Nous avons défini trois principes structurants. D’abord, « décarriériser » la classe politique : non-cumul des mandats dans le temps et septennat unique pour le Président de la République. Cela le (re)placerait dans un rôle d’arbitre, au-dessus de la mêlée. Et s’il brigue un second mandat, compte tenu de son poids dans la vie politique, il « fige » le renouvellement des forces. Deuxièmement, il faut renforcer l’efficacité de l’Etat. On peut imposer des gouvernements resserrés et des cabinets ministériels recentrés sur leur mission d’accompagnement politique des ministres. Comme un DG en entreprise qui communique avec son DRH et son DAF, un ministre doit pouvoir discuter directement avec ses patrons d’administration. Pour gouverner de manière lucide, on peut confier l’évaluation des projets de lois à une structure externe et indépendante. Enfin, il faut recréer du lien démocratique. Un moyen est de prendre en compte le vote blanc dans le calcul du résultat d’un scrutin. Au-delà d’un certain seuil, les candidats seraient renvoyés dos à dos pour ajuster leur projet.
Vous précisez que les « 200 jours d’avant » l’élection sont décisifs pour « formuler des engagements lisibles » et que les « 100 jours » de début de mandat permettent de « fissurer le mur des corporatismes ». Est-ce le seul moyen de réformer ?

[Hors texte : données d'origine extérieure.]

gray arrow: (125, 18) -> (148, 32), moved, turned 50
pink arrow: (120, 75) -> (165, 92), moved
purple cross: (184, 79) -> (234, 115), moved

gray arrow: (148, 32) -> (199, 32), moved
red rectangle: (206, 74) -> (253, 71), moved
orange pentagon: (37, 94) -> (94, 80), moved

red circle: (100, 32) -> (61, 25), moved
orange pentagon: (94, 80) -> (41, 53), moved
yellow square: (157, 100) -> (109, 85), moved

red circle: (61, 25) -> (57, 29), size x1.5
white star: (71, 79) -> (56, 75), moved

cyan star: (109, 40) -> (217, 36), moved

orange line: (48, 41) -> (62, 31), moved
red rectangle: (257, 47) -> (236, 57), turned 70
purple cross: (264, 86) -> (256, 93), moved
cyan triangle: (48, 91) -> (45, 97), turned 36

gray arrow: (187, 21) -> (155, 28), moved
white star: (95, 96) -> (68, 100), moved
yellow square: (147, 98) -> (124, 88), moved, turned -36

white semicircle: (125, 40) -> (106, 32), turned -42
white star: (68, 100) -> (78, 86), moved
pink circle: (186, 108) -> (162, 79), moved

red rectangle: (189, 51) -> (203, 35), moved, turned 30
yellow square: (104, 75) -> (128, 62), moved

Pour changer les choses, le Président doit proposer ces réformes et s’appuyer sur la volonté des Français qui l’élisent. Autrement, il n’a qu’une légitimité institutionnelle. Dans les mois suivant l’élection, il pourra traiter de grands sujets : le monopole syndical de 1946, la réforme de la fiscalité, le revenu universel… C’est ce que fait Emmanuel Macron. Il sent que rien n’est totalement binaire. Lorsque François Fillon propose de supprimer 500 000 postes dans la fonction publique, l’idée subliminale est qu’on a « trop de fonctionnaires ». Sa ligne est vécue comme brutale et réductrice. Macron dépasse les clivages partisans pour proposer des réformes. C’est plutôt intuitif et dans l’esprit des institutions de 1958. De Gaulle n’avait pas de parti, mais constituait des majorités de projets. Il avait la capacité à fédérer. Macron pourrait davantage incarner le renouvellement institutionnel et politique, mais il répond à un espoir. Selon le sondage Ifop, 43% des Français pensent encore que « voter, c’est le moyen de faire changer les choses ». Il faut tirer parti de cette opportunité et mener des réformes de fond. Une évolution plutôt qu’une révolution.